Excellent review! I am still looking for something in the epic category. I have Albion One, which is great for "emotional" and sort of middle dynamic territory. And I've considered saving up for Metropolis Ark 1. I don't know what to do... AHHHHH!!! (Thanks again for your review!)


----------



## EanS (Jul 20, 2022)

jesussaddle said:


> Excellent review! I am still looking for something in the epic category. I have Albion One, which is great for "emotional" and sort of middle dynamic territory. And I've considered saving up for Metropolis Ark 1. I don't know what to do... AHHHHH!!! (Thanks again for your review!)


Majestica is quite limited in Articulations (5 to 7), and there'll always be the huge sound. I read someone not quite happy when they upgraded to 8W which is Majestica + Spot mics (not available now, don't know in the future) where even a spot mic soloed sounded "big", that's because you can't fit 60 Brass musicians in a living room. So beware that "epic" may wear you out pretty quickly and there you are, stuck. Price is great though.

I made a quick "out of the box" mockup from Bettelejuice exaggerating on the spot mics. Meaning turned off Mix and just used spots way up, plus Decca + Wide.

View attachment Beetlejuice2.mp3



Piano is Sampletekk' s Black Grand & Main Percussion is VSL's Kontakt stock library, the Timpani Tutti bridge is Majestica. I didn't use all Majestica percussion because it was too much and mapping was different. Only thing added in the mix is SSL Bus Comp, otherwise I'd be fighting with clipping all the time.


----------



## Laurin Lenschow (Jul 21, 2022)

jesussaddle said:


> Excellent review! I am still looking for something in the epic category. I have Albion One, which is great for "emotional" and sort of middle dynamic territory. And I've considered saving up for Metropolis Ark 1. I don't know what to do... AHHHHH!!! (Thanks again for your review!)

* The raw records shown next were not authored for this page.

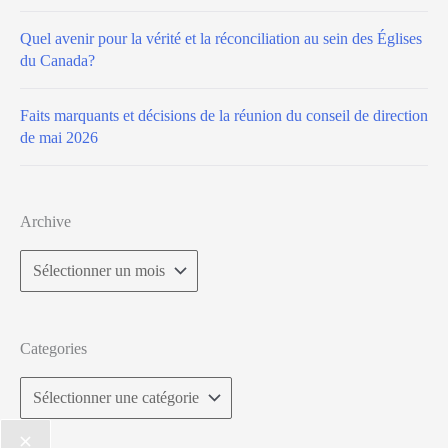
Quel avenir pour la vérité et la réconciliation au sein des Églises
du Canada?
Faits marquants et décisions de la réunion du conseil de direction
de mai 2026
Archive
Archive
Categories
Categories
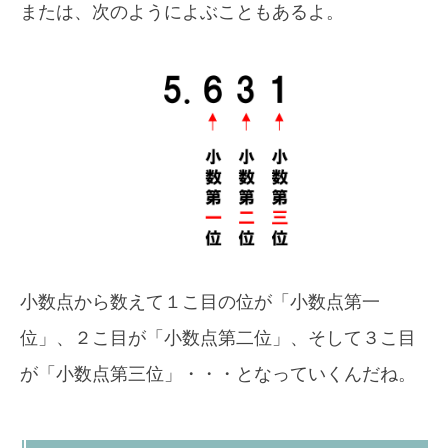
または、次のようによぶこともあるよ。
小数点から数えて１こ目の位が「小数点第一
位」、２こ目が「小数点第二位」、そして３こ目
が「小数点第三位」・・・となっていくんだね。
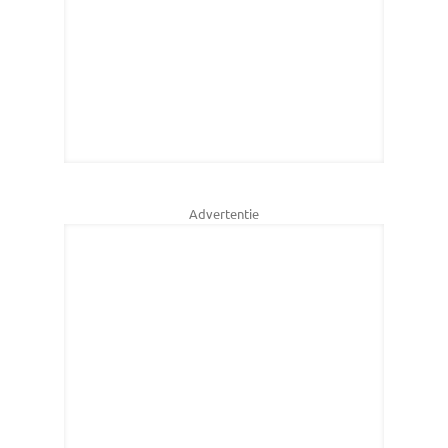
Advertentie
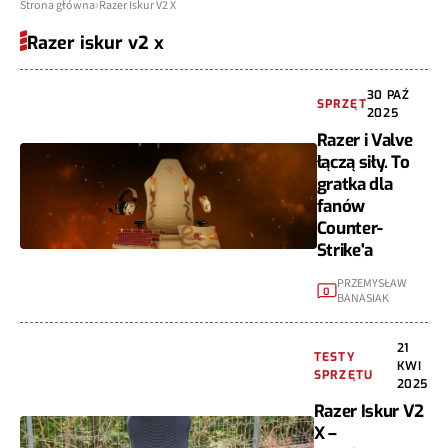
Strona główna
Razer Iskur V2 X
Razer iskur v2 x
30 PAŹ
SPRZĘT
2025
Razer i Valve
łączą siły. To
gratka dla
fanów
Counter-
Strike'a
PRZEMYSŁAW
0
BANASIAK
21
TESTY
KWI
SPRZĘTU
2025
Razer Iskur V2
X –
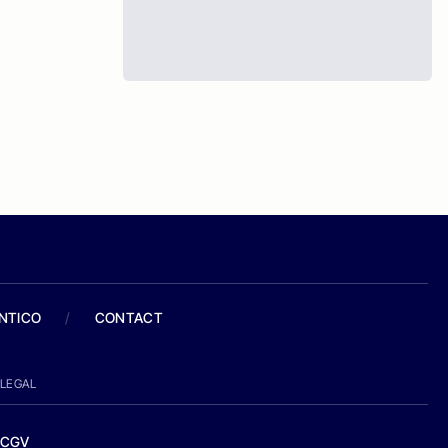
ANTICO
/
CONTACT
LEGAL
CGV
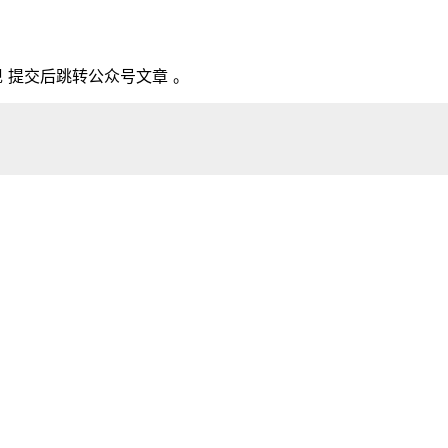
现 提交后跳转公众号文章 。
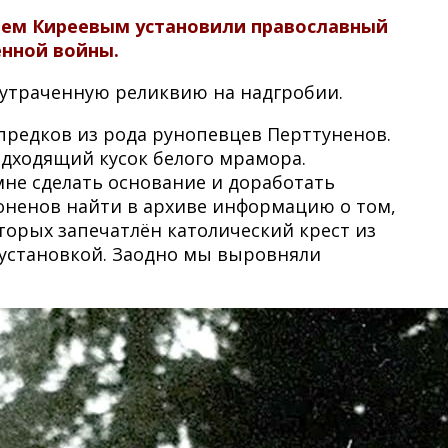
орем Киреевым установили православный
енной войны.
 утраченную реликвию на надгробии.
 предков из рода рунопевцев Перттуненов.
одходящий кусок белого мрамора.
мне сделать основание и доработать
соненов найти в архиве информацию о том,
торых запечатлён католический крест из
о установкой. Заодно мы выровняли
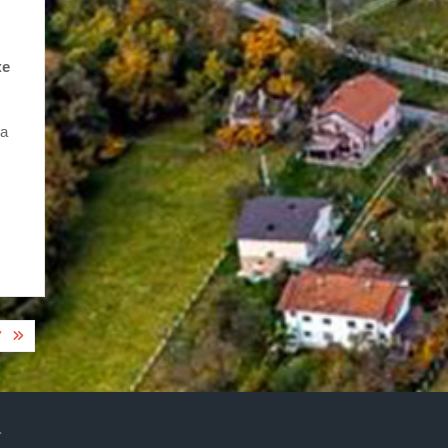
ке
да
У
.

Well, first of all we need to know what type of "epic" you are going for - modern/processed/clean/hybrid oder raw/natural/gritty?
Out of the three comprehensive orchestral libraries for epic music out there (Jaeger, Metropolis Ark 1, Majestica) Majestica is - in my opinion - the one library you should stay away from. Jaeger and Ark 1 are both excellent but suited for different types of epic music - Jaeger sounds more modern/processed, Ark 1 is more on the raw/natural side and therefore closer to Majestica. Ark 1 doesn't have the oversized ensembles of Majestica, but that's actually a good thing because it results in a more defined and detailed sound.
When it comes to Ark 1 vs Jaeger it's a choice of style rather than a choice of quality, as they are both great but different. I made a short video comparing the two (and at some point I'll probably make one about how they compare to Majestica, but I can't say when):


----------



## Mike Fox (Jul 21, 2022)

Laurin Lenschow said:


> Majestica is - in my opinion - the one library you should stay away from.


This!


----------



## jesussaddle (Jul 21, 2022)

Laurin Lenschow said:


> Well, first of all we need to know what type of "epic" you are going for - modern/processed/clean/hybrid oder raw/natural/gritty?
> Out of the three comprehensive orchestral libraries for epic music out there (Jaeger, Metropolis Ark 1, Majestica) Majestica is - in my opinion - the one library you should stay away from. Jaeger and Ark 1 are both excellent but suited for different types of epic music - Jaeger sounds more modern/processed, Ark 1 is more on the raw/natural side and therefore closer to Majestica. Ark 1 doesn't have the oversized ensembles of Majestica, but that's actually a good thing because it results in a more defined and detailed sound.
> When it comes to Ark 1 vs Jaeger it's a choice of style rather than a choice of quality, as they are both great but different. I made a short video comparing the two (and at some point I'll probably make one about how they compare to Majestica, but I can't say when):



Thank you. I omitted to say I got Jaeger on sale for $340, but I haven't tried producing an epic track - mostly I do creative things that are more electronic music-focused. I do experiment with some hybrid stuff, but I get lost in the technology because I'm a would-be developer. I will certain enjoy your video when you make it - How can I find your channel?


----------



## Laurin Lenschow (Jul 22, 2022)

jesussaddle said:


> Thank you. I omitted to say I got Jaeger on sale for $340, but I haven't tried producing an epic track - mostly I do creative things that are more electronic music-focused. I do experiment with some hybrid stuff, but I get lost in the technology because I'm a would-be developer. I will certain enjoy your video when you make it - How can I find your channel?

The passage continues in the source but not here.